Given his status as the Federal Reserve’s chairman, Jerome Powell’s speeches are highly esteemed and can even shift the markets. 

In his speech, Powell revealed that inflation has made “some further progress” and stated that a September rate cut may be “on the table.” This, according to Powell, will be possible if inflation continues to drop, nearing its 2% target. Nonetheless, Powell also cautiously approached the possibility of rate cuts, further increasing the doubts about whether it would happen. 

Additionally, Powell tackled some concerns regarding the effects of the upcoming U.S. presidential election on the Fed’s policy. He stated that the upcoming elections will “absolutely” not affect the U.S. central bank’s decision. He said the Fed would be apolitical “if it lowered borrowing costs at the meeting.” He also said that the Fed never uses its tools “to support or oppose a political party, a politician, or any political outcome” and that the forecasts are apolitical. He went on to say that making a decision “based on the outcome of an election that hasn’t happened yet” would be a “line [the Fed] would never cross.” 

Besides politics, the Fed also revealed that it will be closely watching the labour market for further insights, noting that “low unemployment and a low level of layoffs suggest a normalising labour market.” 

So What Is the Fed Looking For?

Overall, the Fed seems to aim for lower inflation, a healthier labour market, and an economy that moves “closer to the point at which it would be appropriate to reduce [the] policy rate.”

Still, according to Powell, “the question will be whether the totality of the data, the evolving outlook and the balance of risks are consistent with rising confidence on inflation and maintaining a solid labour market.”

Finally, Powell said that if the above is achieved, the Fed’s policy reduction “could be on the table for as soon as the next meeting in September.”

However, only time will tell what lies ahead for the world’s biggest economy and monetary policy. Traders will have to keep tabs on any upcoming news or economic events to see what might await them and how these might affect the Fed’s rate decision on 17-18 September.

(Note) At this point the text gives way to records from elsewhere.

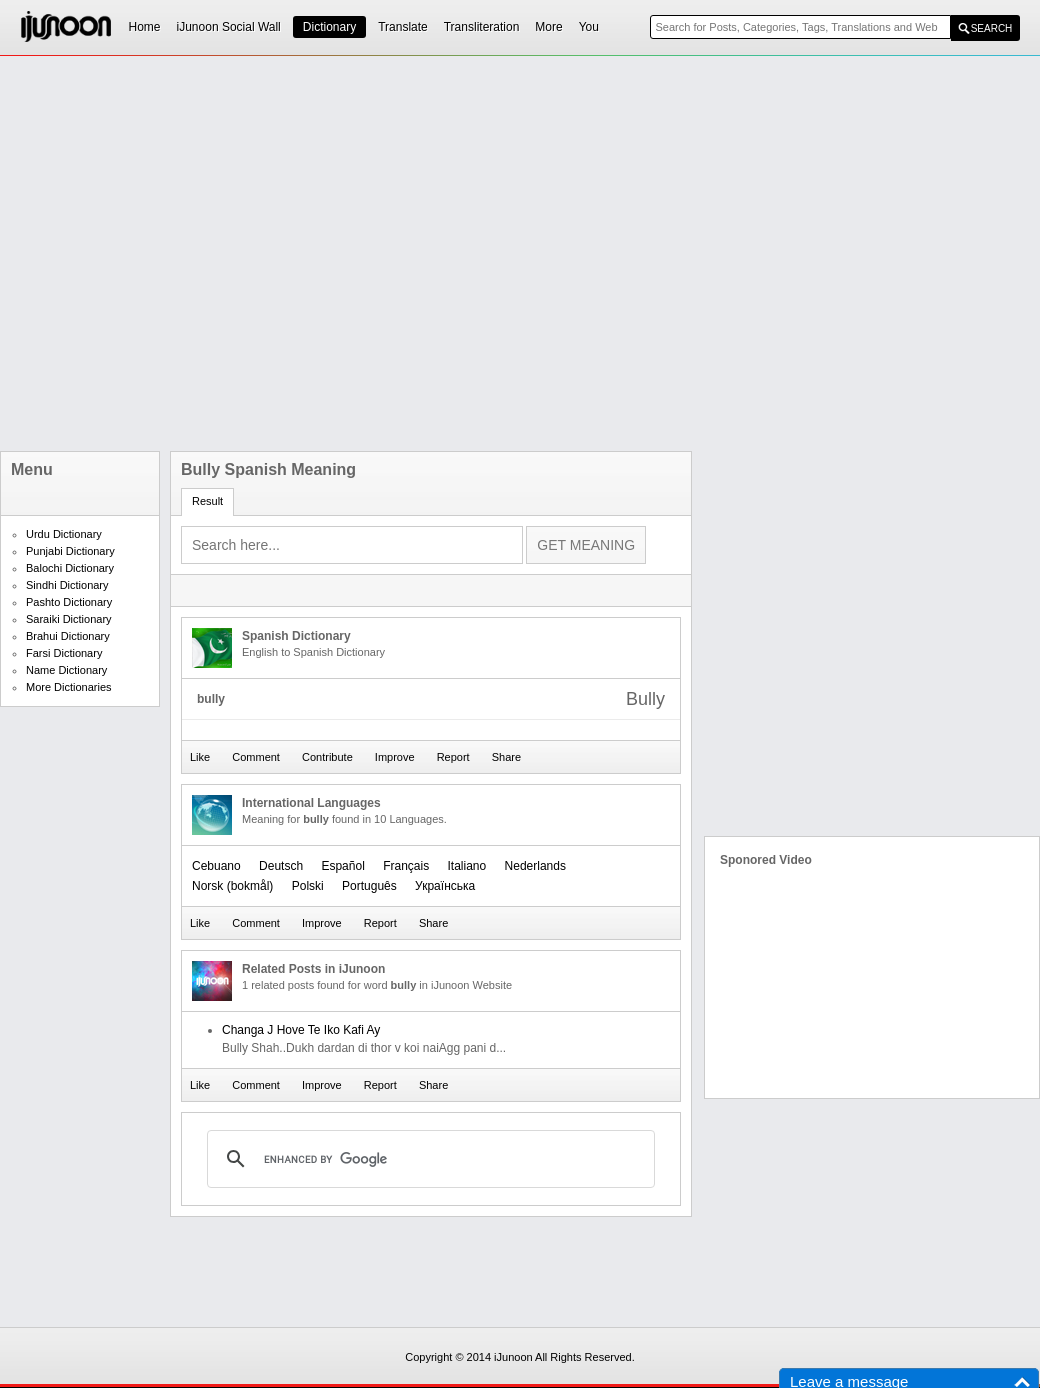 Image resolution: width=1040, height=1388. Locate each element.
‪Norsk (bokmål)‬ (232, 886)
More (548, 27)
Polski (308, 886)
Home (145, 27)
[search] (428, 1159)
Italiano (467, 866)
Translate (403, 27)
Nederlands (535, 866)
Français (406, 866)
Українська (445, 886)
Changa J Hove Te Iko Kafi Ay (301, 1030)
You (589, 27)
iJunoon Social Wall (229, 27)
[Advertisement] (222, 253)
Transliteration (482, 27)
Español (342, 866)
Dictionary (329, 27)
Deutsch (281, 866)
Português (369, 886)
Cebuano (216, 866)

What Does the Decision Mean?

The possibility of rate cuts can affect savings accounts since these will “continue to outearn inflation for the foreseeable future” even if rates drop. It can also reduce borrowing costs, affecting credit cards, auto, and mortgage payments. In addition, some stocks may benefit from this decision, as seen in yesterday’s rally. 

However, these are all projections, and the actual outcomes of these possible decisions are yet to be determined.

How Did the Markets React?

The markets moved higher, having been “looking for signs that the Fed will reduce rates when it next meets in September.” 

The Leading Wall Street indices, the S&P 500, the Nasdaq (US-TECH 100), and the Dow Jones Industrial Average (USA-Wall Street 30) rose by 1.6%, 2.6%, and 0.2%, respectively. Moreover, the Russell 2000 (RTY) edged 0.5% higher. 

Interestingly, while it might not be directly related to the FOMC meeting, tech stocks rallied on Wednesday. AI giant NVIDIA (NVDA) gained 13%, while Micron (MU) rose 7.1%. This, in turn, may have highlighted the fact that “investors aren’t giving up on tech behemoths just yet.”

It will be worth tracking any price changes ahead of Friday’s upcoming jobs data report.

Conclusion

In conclusion, the Fed maintained unchanged rates as it sought additional signs of inflation nearing its target and evaluated further economic data. Will the Fed cut rates anytime soon? Will inflation continue to take a toll on the world’s biggest economy? Only time will tell.